Military medical planners must consider how aeromedical evacuation (MEDEVAC) assets will be utilized when preparing for and supporting combat operations. This research examines the MEDEVAC dispatching, preemption-rerouting, and redeployment (DPR) problem. The intent of this research is to determine high-quality DPR policies that improve the performance of United States Army MEDEVAC systems and ultimately increase the combat casualty survivability rate. A discounted, infinite-horizon Markov decision process (MDP) model of the MEDEVAC DPR problem is formulated and solved via an approximate dynamic programming (ADP) strategy that utilizes a support vector regression value function approximation scheme within an approximate policy iteration algorithmic framework. The objective is to maximize the expected total discounted reward attained by the system. The applicability of the MDP model is examined via a notional, representative planning scenario based on high-intensity combat operations to defend Azerbaijan against a notional aggressor. Computational experimentation is performed to determine how selected problem features and algorithmic features affect the quality of solutions attained by the ADP-generated DPR policies and to assess the efficacy of the proposed solution methodology. The results from the computational experiments indicate the ADP-generated policies significantly outperform the two benchmark policies considered. Moreover, the results reveal that the average service time of high-precedence, time-sensitive requests decreases when an ADP policy is adopted during high-intensity conflicts. As the rate at which requests enter the MEDEVAC system increases, the performance gap between the ADP policy and the first benchmark policy (i.e., the currently practiced, closest-available dispatching policy) increases substantially. Conversely, as the rate at which requests enter the system decreases, the ADP performance improvement over both benchmark policies decreases, indicating the ADP policy provides little-to-no benefit over a myopic approach (e.g., as utilized in the benchmark policies) when the intensity of a conflict is low.
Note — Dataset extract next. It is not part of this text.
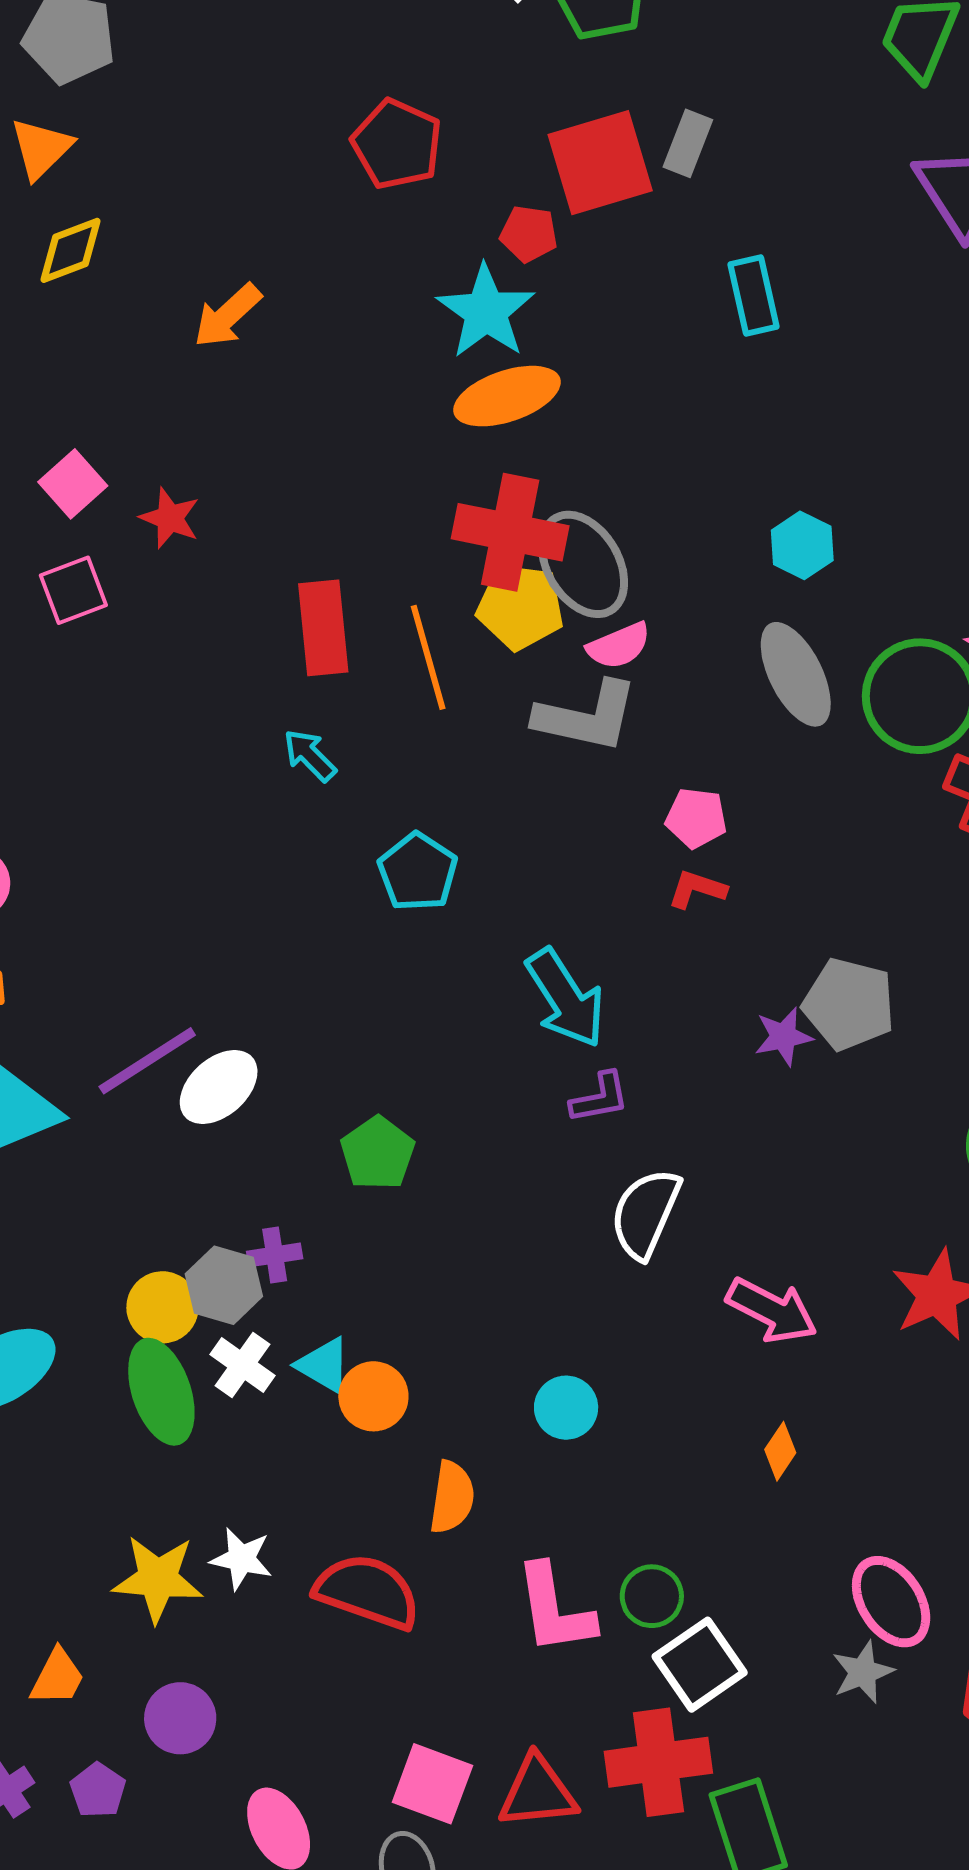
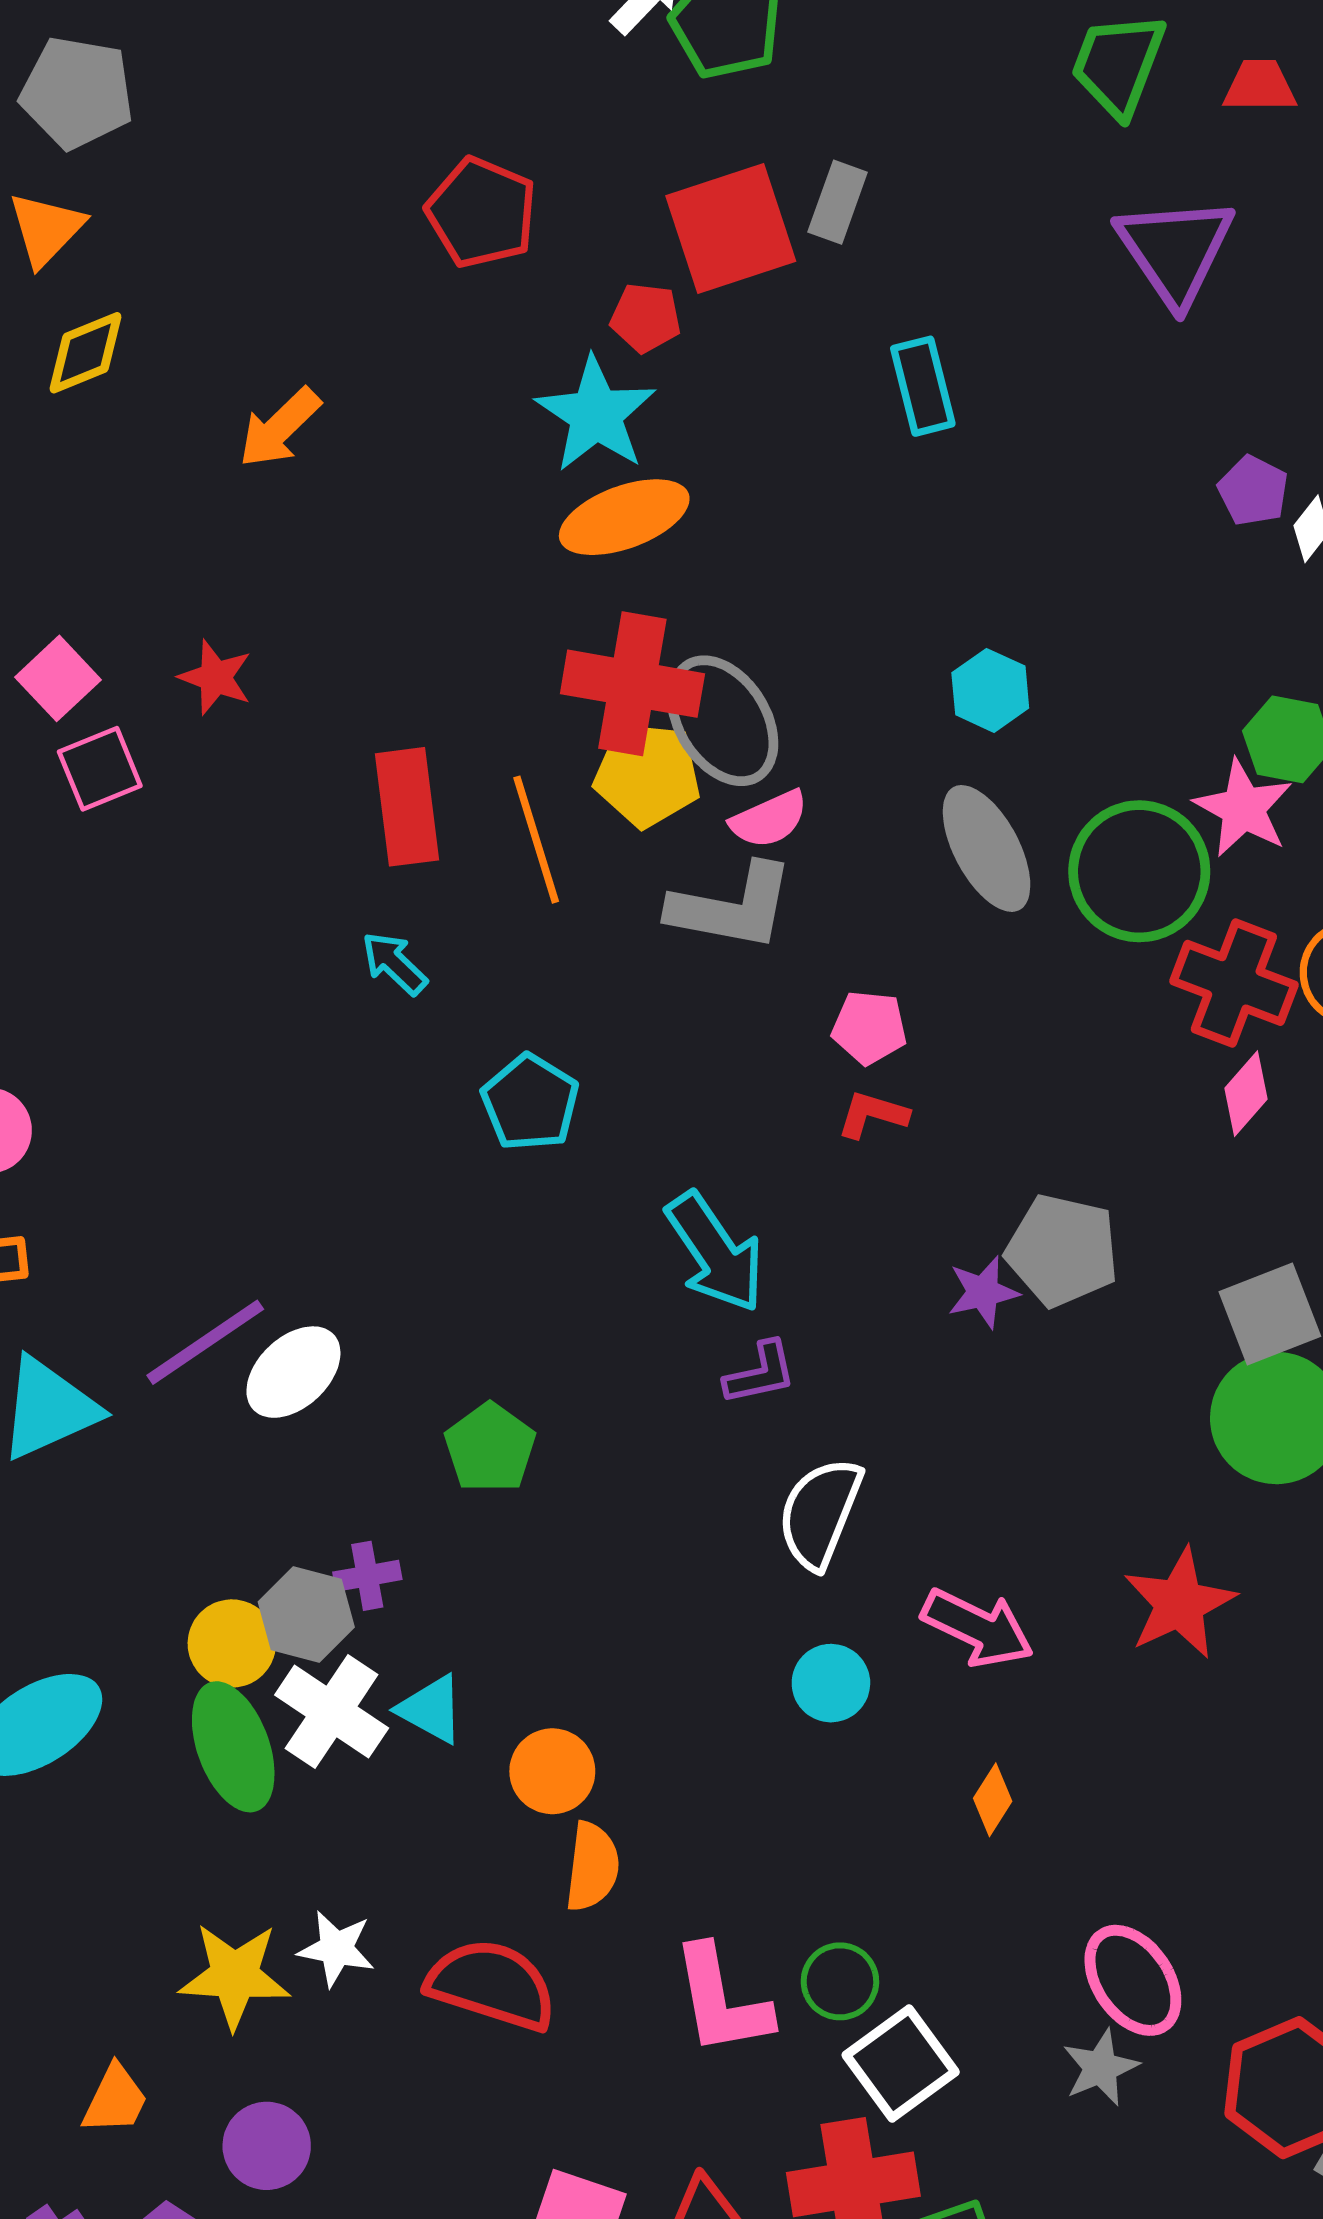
pink square: (73, 484) -> (58, 678), moved
white cross: (242, 1365) -> (332, 1711), size x1.4
orange circle: (373, 1396) -> (552, 1771), moved
cyan circle: (566, 1408) -> (831, 1683), moved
Ultimately, this research informs the development and implementation of future tactics, techniques, and procedures for military MEDEVAC operations.

Suggested Citation

  • Jenkins, Phillip R. & Robbins, Matthew J. & Lunday, Brian J., 2021. "Approximate dynamic programming for the military aeromedical evacuation dispatching, preemption-rerouting, and redeployment problem," European Journal of Operational Research, Elsevier, vol. 290(1), pages 132-143.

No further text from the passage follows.